When the appropriate box appears, depending on your goals, you can change the label by choosing among the available words or by typing a new label in the appropriate field (see "C" below); otherwise you can discard the selected theme just by clicking on the corresponding button (see "D" below)

3 - Assess the semantic coherence of each theme

When clicking the Quality Indices button (see the picture above), T-LAB computes the average similarity between the top 10 words of each theme.
More specifically:
- the top 10 words are those with the highest probability values over themes;
- the average similarity is computed using the cosine index;
- the cosine index of each word pairs, like the Word Association tool, is computed at the text segment (i.e. elementary context) level .
As a result, T-LAB creates a HTML table where the 'k' themes are listed according to their 'semantic coherence' (i.e. the first theme in the list is the one with the highest average similarity index).
N.B.: Because the above measures vary according to the selected words, the user is advised to repeat the procedure each time any of the top 10 words of each theme is removed.

4 - Test the Model

At the end of the analysis procedure (see above the "a" and "b" points) each context unit (i.e. primary documents or elementary contexts) is represented as mixture of different topics; differently the Naïve Bayes Classifier used in this step assigns each context unit to the topic which is the most characteristic of it.
For this reason, when the "Test the Model" option is selected, T-LAB creates a HTML file and two XLS files including the classification of contexts units (see below).

5 - Apply the model

After having applied and saved the model (see "A" below), the results of analysis can be immediately visualised by a MDS map.

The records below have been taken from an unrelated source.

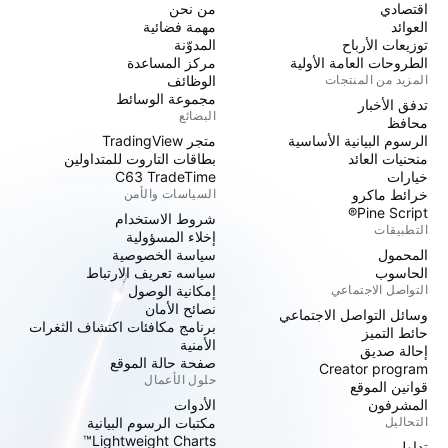
اقتصادي
من نحن
العوائد
مهمة فضائية
توزيعات الأرباح
المدوّنة
الطروحات العامة الأولية
مركز المساعدة
المزيد من المنتجات
الوظائف
مجموعة الوسائط
تدفق الأخبار
البضائع
محافظ
الرسوم البيانية الأساسية
متجر TradingView
منحنيات العائد
بطاقات التاروت للمتداولين
خيارات
C63 TradeTime
خرائط ماكرو
السياسات والأمن
Pine Script®
شروط الاستخدام
التطبيقات
إخلاء المسؤولية
المحمول
سياسة الخصوصية
الحاسوب
سياسه تعريف الارتباط
التواصل الاجتماعي
إمكانية الوصول
نصائح الأمان
وسائل التواصل الاجتماعي
برنامج مكافئات اكتشاف الثغرات
حائط التميز
الأمنية
إحالة صديق
صفحة حالة الموقع
Creator program
حلول الأعمال
قوانين الموقع
المشرفون
الأدوات
التحاليل
مكتبات الرسوم البيانية
Lightweight Charts™
تداول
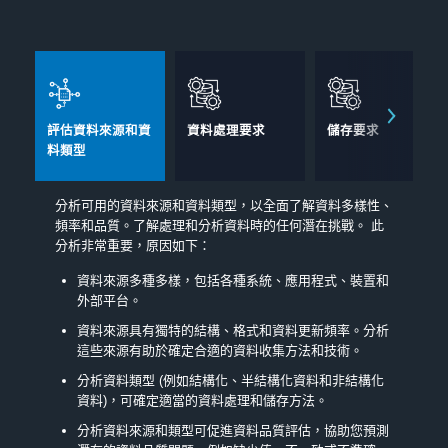
評估資料來源和資
資料處理要求
儲存要求
料類型
分析可用的資料來源和資料類型，以全面了解資料多樣性、
頻率和品質。了解處理和分析資料時的任何潛在挑戰。 此
分析非常重要，原因如下：
資料來源多種多樣，包括各種系統、應用程式、裝置和
外部平台。
資料來源具有獨特的結構、格式和資料更新頻率。分析
這些來源有助於確定合適的資料收集方法和技術。
分析資料類型 (例如結構化、半結構化資料和非結構化
資料)，可確定適當的資料處理和儲存方法。
分析資料來源和類型可促進資料品質評估，協助您預測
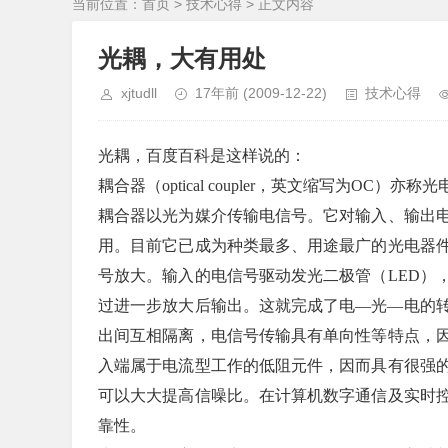
当前位置：
首页
>
技术心得
> 正文内容
光耦，大有用处
xjtudll
17年前
(2009-12-22)
技术心得
光耦，百度百科是这样说的：
耦合器（optical coupler，英文缩写为O
耦合器以光为媒介传输电信号。它对输入、输出
用。目前它已成为种类最多、用途最广的光电器
号放大。输入的电信号驱动发光二极管（LED）
过进一步放大后输出。这就完成了电—光—电的
出间互相隔离，电信号传输具有单向性等特点，
入端属于电流型工作的低阻元件，因而具有很强
可以大大提高信噪比。在计算机数字通信及实时
靠性。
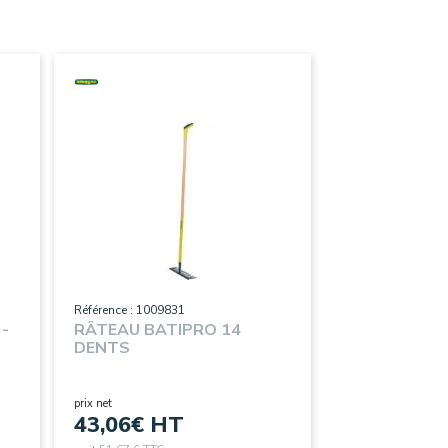
Référence : 1009831
 -
RÂTEAU BATIPRO 14
DENTS
prix net
43,06
€ HT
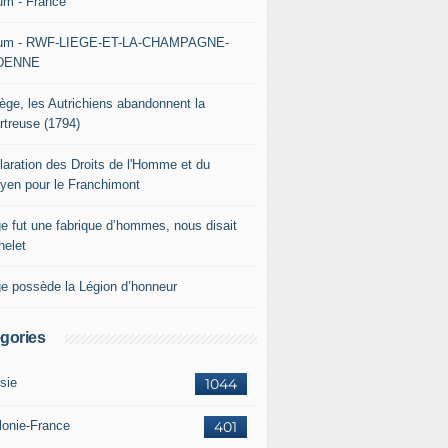
um - France
um - RWF-LIEGE-ET-LA-CHAMPAGNE-
DENNE
iège, les Autrichiens abandonnent la
rtreuse (1794)
laration des Droits de l'Homme et du
oyen pour le Franchimont
ge fut une fabrique d’hommes, nous disait
helet
ge possède la Légion d’honneur
gories
sie
1044
lonie-France
401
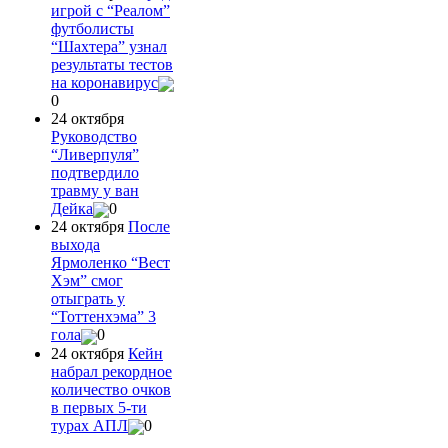
игрой с “Реалом”
футболисты
“Шахтера” узнал
результаты тестов
на коронавирус
0
24 октября
Руководство
“Ливерпуля”
подтвердило
травму у ван
Дейка
0
24 октября
После
выхода
Ярмоленко “Вест
Хэм” смог
отыграть у
“Тоттенхэма” 3
гола
0
24 октября
Кейн
набрал рекордное
количество очков
в первых 5-ти
турах АПЛ
0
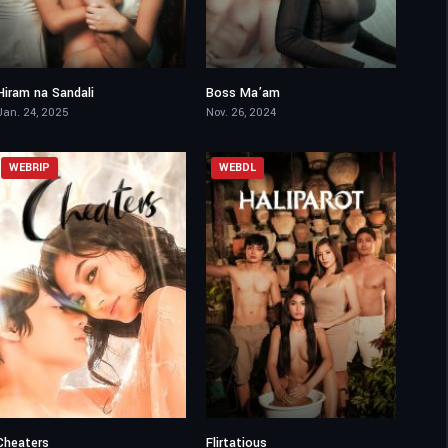
Hiram na Sandali
Boss Ma’am
6.7
4.7
Jan. 24, 2025
Nov. 26, 2024
WEBRIP
WEBDL
Cheaters
Flirtatious
4.4
4.7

Moreover, given that after exiting from the analysis (see "B" above) themes are recorded as clusters of context units (i.e. like the Thematic Analysis of Elementary Contexts and Thematic Classification of Documents results), the new thematic variables just created (i.e. CONT_CLUST and/or DOC_CLUST) can be explored by using various T-LAB tools (see below).

For example, you can perform a Correspondence Analysis of themes (see below)

produce a network map (see below) by using the Sequence of Themes tool

obtain Word Associations map by using the corresponding T-LAB tool (see below) and so on.


6 - Export a dictionary of categories

When this option is selected a dictionary file with the .dictio extension is created which is ready to be imported by any T-LAB tool for thematic analysis. In such a dictionary each theme (or category) is described by its characteristic words.